TRY IT: Go through the data and count each line that has the string "continue". Give that count alone.

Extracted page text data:

BEGIN

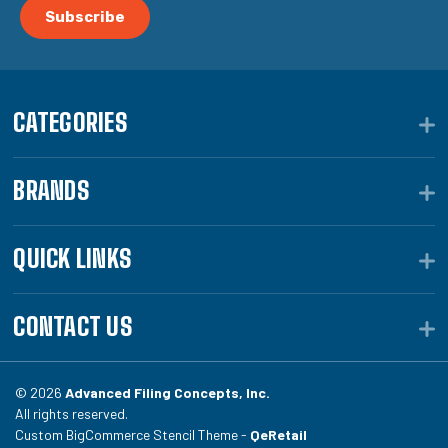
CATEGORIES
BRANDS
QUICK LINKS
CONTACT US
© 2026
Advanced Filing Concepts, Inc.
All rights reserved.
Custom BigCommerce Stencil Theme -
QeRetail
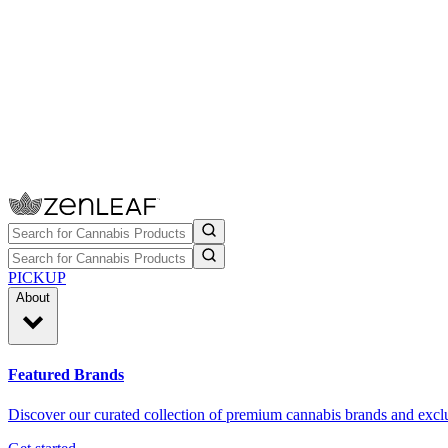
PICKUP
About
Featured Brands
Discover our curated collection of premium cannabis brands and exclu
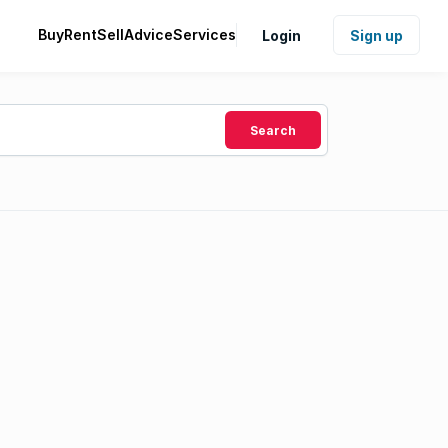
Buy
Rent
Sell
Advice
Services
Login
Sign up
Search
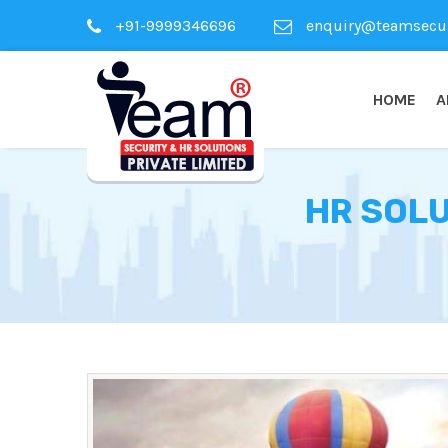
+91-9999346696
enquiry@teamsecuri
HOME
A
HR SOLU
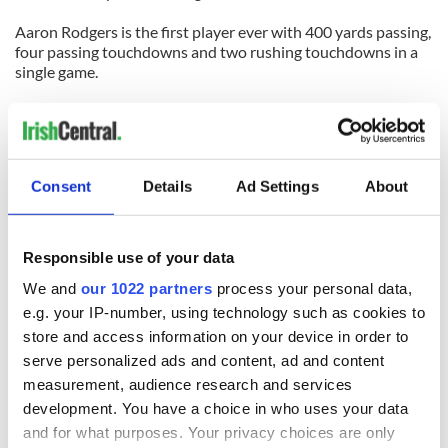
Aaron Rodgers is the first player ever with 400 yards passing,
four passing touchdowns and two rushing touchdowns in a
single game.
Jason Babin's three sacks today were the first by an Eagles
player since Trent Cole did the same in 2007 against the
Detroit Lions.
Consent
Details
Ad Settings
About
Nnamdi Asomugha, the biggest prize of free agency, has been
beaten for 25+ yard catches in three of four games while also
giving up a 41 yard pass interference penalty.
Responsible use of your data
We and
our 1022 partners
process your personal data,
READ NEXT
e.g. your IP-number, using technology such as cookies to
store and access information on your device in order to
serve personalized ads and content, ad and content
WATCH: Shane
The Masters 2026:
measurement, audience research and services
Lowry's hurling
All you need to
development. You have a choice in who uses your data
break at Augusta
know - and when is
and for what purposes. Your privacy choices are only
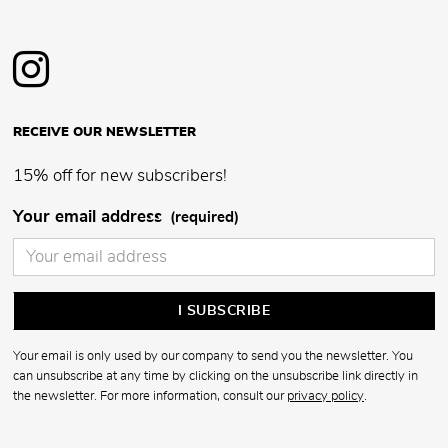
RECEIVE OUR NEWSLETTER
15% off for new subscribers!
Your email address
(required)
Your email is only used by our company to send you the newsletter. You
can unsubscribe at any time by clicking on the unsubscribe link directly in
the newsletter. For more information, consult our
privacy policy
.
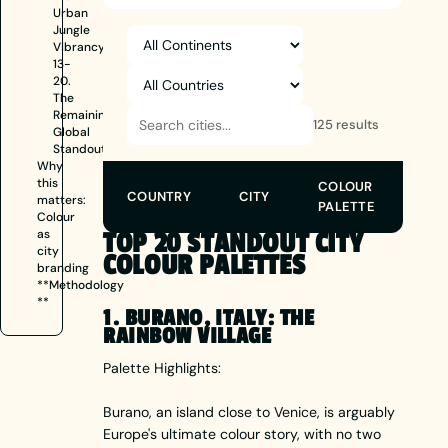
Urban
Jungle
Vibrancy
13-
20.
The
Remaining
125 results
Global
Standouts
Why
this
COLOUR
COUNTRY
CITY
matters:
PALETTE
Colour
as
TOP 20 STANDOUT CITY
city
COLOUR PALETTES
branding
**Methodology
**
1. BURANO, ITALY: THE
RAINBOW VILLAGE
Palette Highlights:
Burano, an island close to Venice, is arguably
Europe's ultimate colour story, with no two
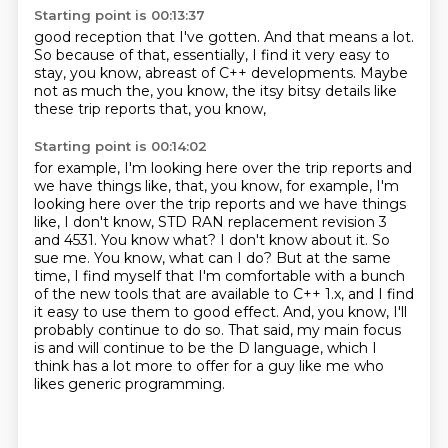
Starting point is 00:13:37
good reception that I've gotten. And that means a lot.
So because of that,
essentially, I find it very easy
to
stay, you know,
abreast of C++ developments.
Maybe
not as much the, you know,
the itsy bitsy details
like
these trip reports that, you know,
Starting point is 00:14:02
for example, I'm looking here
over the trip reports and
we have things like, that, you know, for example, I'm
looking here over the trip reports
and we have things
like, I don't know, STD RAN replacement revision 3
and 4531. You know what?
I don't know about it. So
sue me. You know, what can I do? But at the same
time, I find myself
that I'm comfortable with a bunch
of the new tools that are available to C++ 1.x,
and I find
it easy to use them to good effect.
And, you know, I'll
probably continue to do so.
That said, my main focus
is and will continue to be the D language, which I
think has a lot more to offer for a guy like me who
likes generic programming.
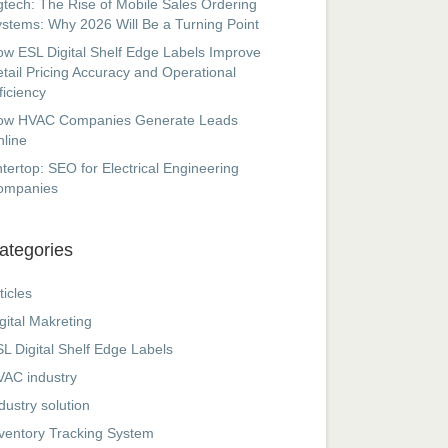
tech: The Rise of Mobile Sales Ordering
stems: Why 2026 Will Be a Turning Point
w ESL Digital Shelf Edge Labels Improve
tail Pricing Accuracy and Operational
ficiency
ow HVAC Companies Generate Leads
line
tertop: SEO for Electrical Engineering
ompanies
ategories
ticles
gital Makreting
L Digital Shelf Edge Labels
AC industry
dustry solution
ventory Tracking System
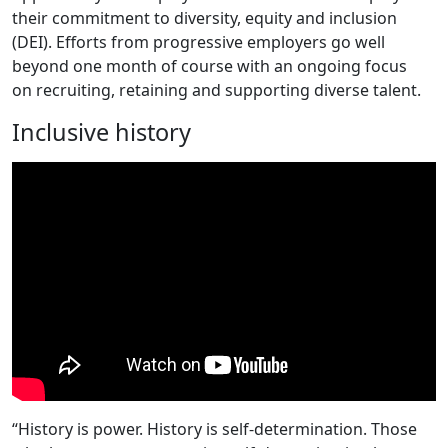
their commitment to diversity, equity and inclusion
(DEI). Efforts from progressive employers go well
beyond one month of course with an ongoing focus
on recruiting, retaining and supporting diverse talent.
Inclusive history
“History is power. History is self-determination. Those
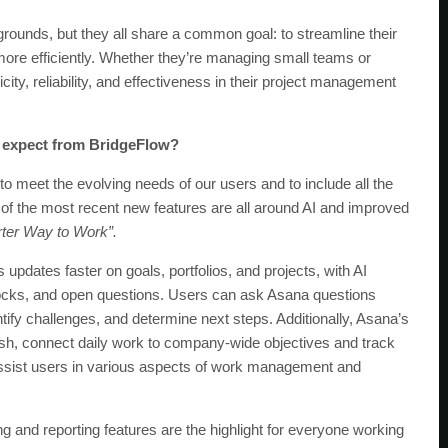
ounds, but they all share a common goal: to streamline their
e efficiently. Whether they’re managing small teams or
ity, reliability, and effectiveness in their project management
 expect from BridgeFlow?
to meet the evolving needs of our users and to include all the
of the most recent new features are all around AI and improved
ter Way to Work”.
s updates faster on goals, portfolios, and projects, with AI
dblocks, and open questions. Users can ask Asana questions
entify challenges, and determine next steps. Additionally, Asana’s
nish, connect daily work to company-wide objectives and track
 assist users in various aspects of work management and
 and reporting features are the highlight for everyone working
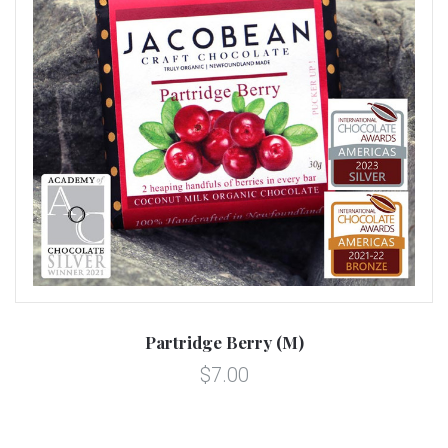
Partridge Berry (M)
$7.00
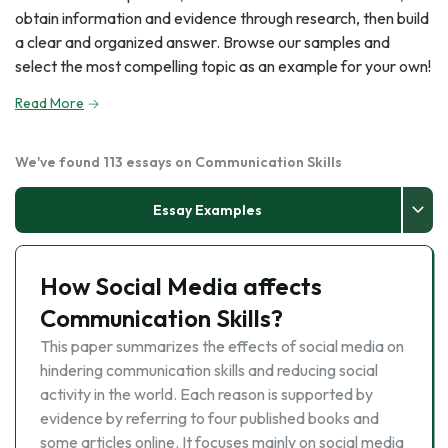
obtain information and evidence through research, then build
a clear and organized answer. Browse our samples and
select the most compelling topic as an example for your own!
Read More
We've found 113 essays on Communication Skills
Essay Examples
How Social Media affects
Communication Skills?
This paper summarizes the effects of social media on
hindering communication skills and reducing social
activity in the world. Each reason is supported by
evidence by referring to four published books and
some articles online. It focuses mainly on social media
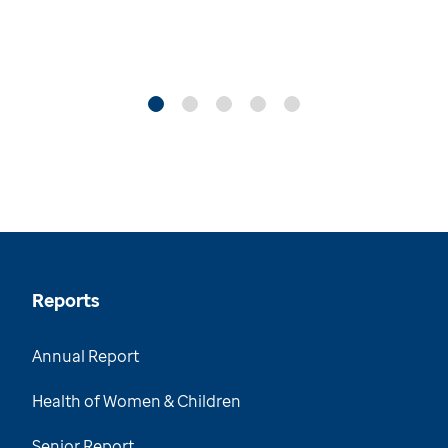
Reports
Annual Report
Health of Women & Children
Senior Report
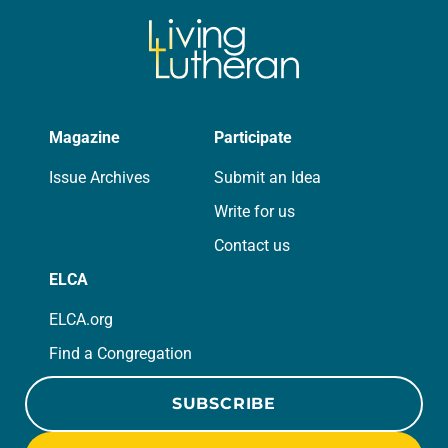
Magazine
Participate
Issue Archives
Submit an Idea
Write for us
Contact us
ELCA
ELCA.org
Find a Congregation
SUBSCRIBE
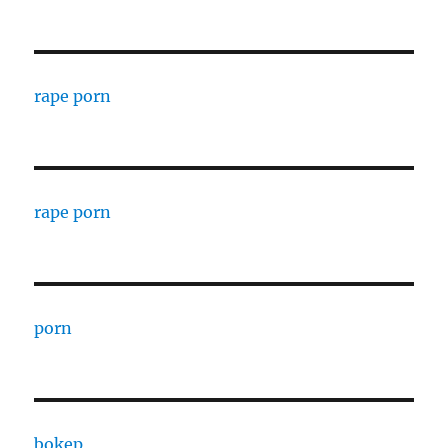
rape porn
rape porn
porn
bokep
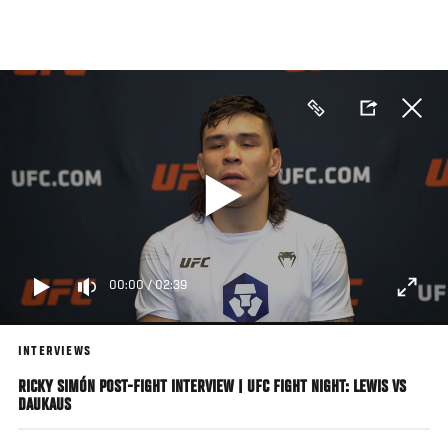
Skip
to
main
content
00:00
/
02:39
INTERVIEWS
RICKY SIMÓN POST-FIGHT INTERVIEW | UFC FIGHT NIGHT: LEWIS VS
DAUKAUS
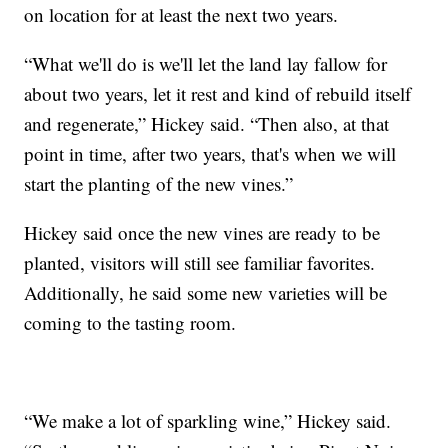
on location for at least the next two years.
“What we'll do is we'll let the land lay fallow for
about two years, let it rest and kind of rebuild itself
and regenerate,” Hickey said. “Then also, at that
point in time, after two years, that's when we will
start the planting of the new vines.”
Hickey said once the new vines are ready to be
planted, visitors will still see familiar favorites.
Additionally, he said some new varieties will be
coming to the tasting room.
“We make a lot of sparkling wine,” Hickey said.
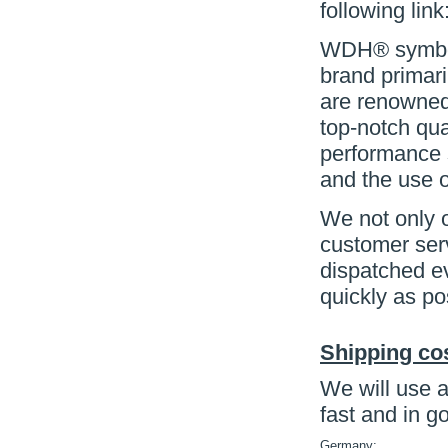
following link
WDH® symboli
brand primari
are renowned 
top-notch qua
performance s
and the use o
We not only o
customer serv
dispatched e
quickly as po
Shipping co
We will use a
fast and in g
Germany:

END

TASK SOLUTION: 2